Verifier-as-selector: the gate runs single-pass; best-of-N would exploit cladding's strongest asset

### Problem

cladding owns something most harnesses lack: a strong, deterministic, execution-based verifier (the 15-stage gate + spec-conformance). But the autonomous drive loop (`clad run`) uses it as a single-pass PASS/FAIL on **one** attempt. The 2025–26 consensus is that the verifier — not the generator — is the bottleneck and the moat, and that solution coverage scales with the number of candidate attempts *given a good verifier to select among them*. cladding has exactly that verifier and isn't exploiting it.

### Proposed shape

A best-of-N mode for `clad run`: generate K candidate implementations, gate each in isolation, select the green winner (rank among green by a structural rubric), keep the winner and discard the rest, audit the selection.
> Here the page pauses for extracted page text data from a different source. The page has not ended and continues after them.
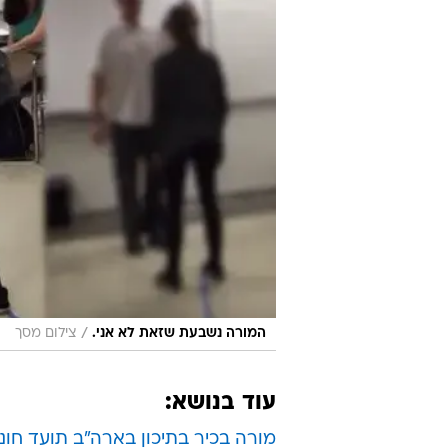
/
המורה נשבעת שזאת לא אני.
צילום מסך
עוד בנושא:
מורה בכיר בתיכון בארה"ב תועד חונק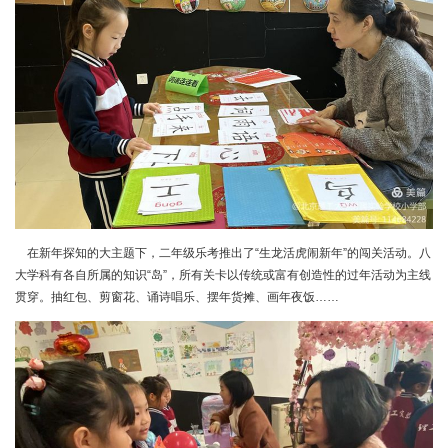
在新年探知的大主题下，二年级乐考推出了“生龙活虎闹新年”的闯关活动。八
大学科有各自所属的知识“岛”，所有关卡以传统或富有创造性的过年活动为主线
贯穿。抽红包、剪窗花、诵诗唱乐、摆年货摊、画年夜饭……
This makes the gate a **selector**, not just a judge.

### Verified (independent A/B)

- **Mechanism (deterministic, real `selectBest`):** where the first candidate is red but a later one is green, single-pass MISSES and best-of-N HITS; among several green candidates the selector keeps the higher-quality one (fewest stub-fallbacks).
- **Coverage lift (simulation, per-candidate pass ~ Bernoulli(p)):** P(green) tracks `1-(1-p)^N` — e.g. at p=0.3, N=1 → 0.30 vs N=10 → 0.97.

### Honest scope

- `clad run` is the **experimental** autonomous surface (the supported path is host-delegated); best-of-N's reach is gated on autonomous-loop adoption.
- N>1 trades **N× generation + gate cost** for higher P(green) — worth it when a human-required halt costs more than N× compute.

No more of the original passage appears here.